Task objective – From the line containing "electronic library ver" to the final line of the listing, restate each line word for word and add nothing.

Input material –

——————————

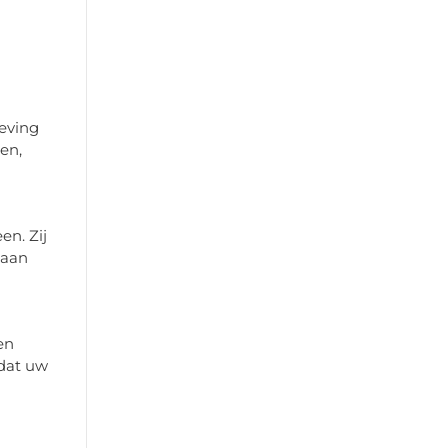
eving
en,
en. Zij
 aan
en
 dat uw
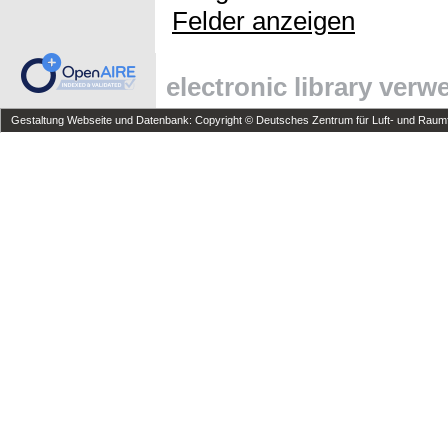
Felder anzeigen
electronic library ver
Gestaltung Webseite und Datenbank: Copyright © Deutsches Zentrum für Luft- und Raumfa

——————————

Response box –
electronic library ver
Gestaltung Webseite und Datenbank: Copyright © Deutsches Zentrum für Luft- und Raumfa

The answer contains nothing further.